Senile lentigines (SL) are common hyperpigmented lesions. While previous studies have characterized morphological changes and gene expression profiles in SLs, the relationship between epigenetic regulation and these transcriptional alterations has not been thoroughly investigated. In this study, we aimed to characterize the transcriptional and epigenetic profiles of SLs by integrating RNA sequencing (RNA-seq) and whole-genome bisulfite sequencing (WGBS).

Results

Our gene expression profiling revealed 139 upregulated and 56 downregulated genes, with key pathways related to “collagen formation” and “mitochondrial respiratory chain complex assembly.” DNA methylation analysis detected 1,580 hypermethylated and 2,708 hypomethylated differentially methylated promoter regions (DMRs).
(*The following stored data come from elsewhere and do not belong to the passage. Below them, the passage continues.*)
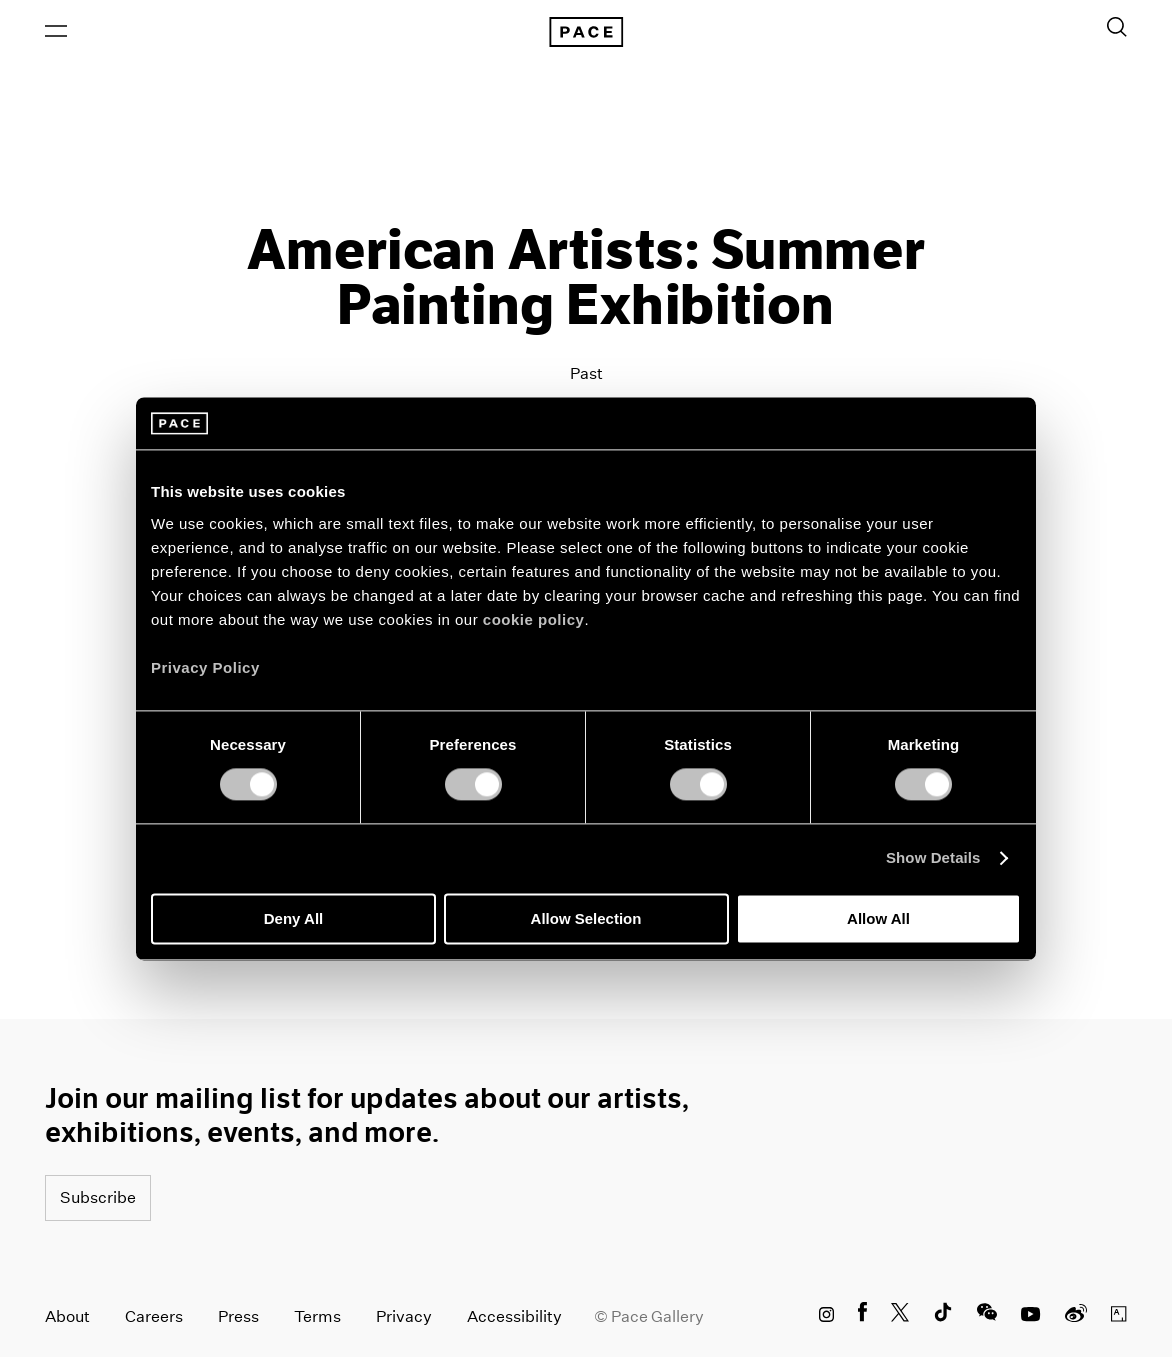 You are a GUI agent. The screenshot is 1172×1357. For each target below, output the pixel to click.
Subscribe (98, 1197)
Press (238, 1316)
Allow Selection (586, 918)
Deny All (293, 918)
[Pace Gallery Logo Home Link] (586, 32)
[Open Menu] (56, 31)
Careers (154, 1316)
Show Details (933, 858)
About (67, 1316)
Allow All (878, 918)
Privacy (404, 1316)
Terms (317, 1316)
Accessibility (514, 1316)
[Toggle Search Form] (1117, 27) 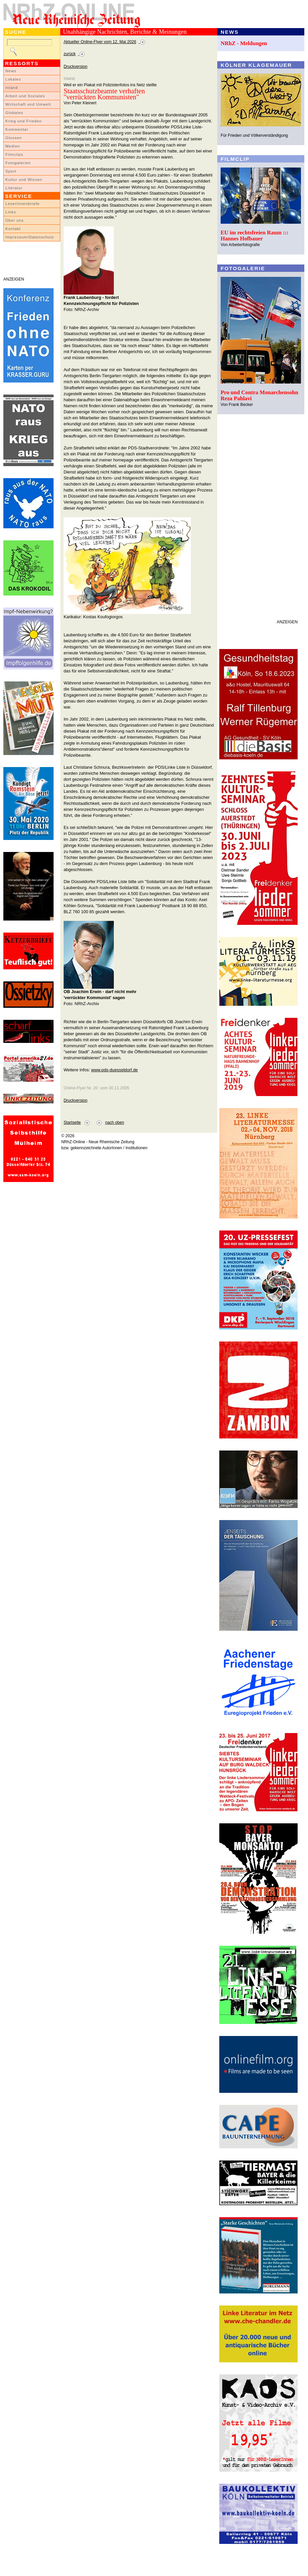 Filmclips (14, 154)
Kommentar (16, 129)
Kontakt (13, 229)
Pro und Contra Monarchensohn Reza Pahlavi (259, 395)
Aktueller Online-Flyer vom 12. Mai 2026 (100, 41)
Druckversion (75, 66)
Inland (11, 88)
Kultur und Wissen (23, 180)
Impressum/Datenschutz (29, 237)
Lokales (13, 79)
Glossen (13, 138)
Consistent with the “information theory of aging”, we found a global disruption of tight epigenetic regulation in SLs, with methylation states of promoter-proximal regions drifting from extreme (0% or 100%) toward intermediate levels. Furthermore, we specifically focused on an inflammatory gene IL-6R, which was hypomethylated at promoter-associated DMRs and upregulated at the RNA level in SLs; immunostaining confirmed increased IL-6R protein, supporting a correlation between IL-6R hypomethylation and protein expression and suggesting that SLs exhibit a chronic inflammatory condition.

Conclusions

To our knowledge, this study provides the first evidence that SLs are characterized by a widespread disruption of promoter-proximal epigenetic regulation. Our findings suggest that the disruption of epigenetic information contributes to the formation of SLs and points to the possibility that these disrupted states might be repairable through epigenetic reprogramming.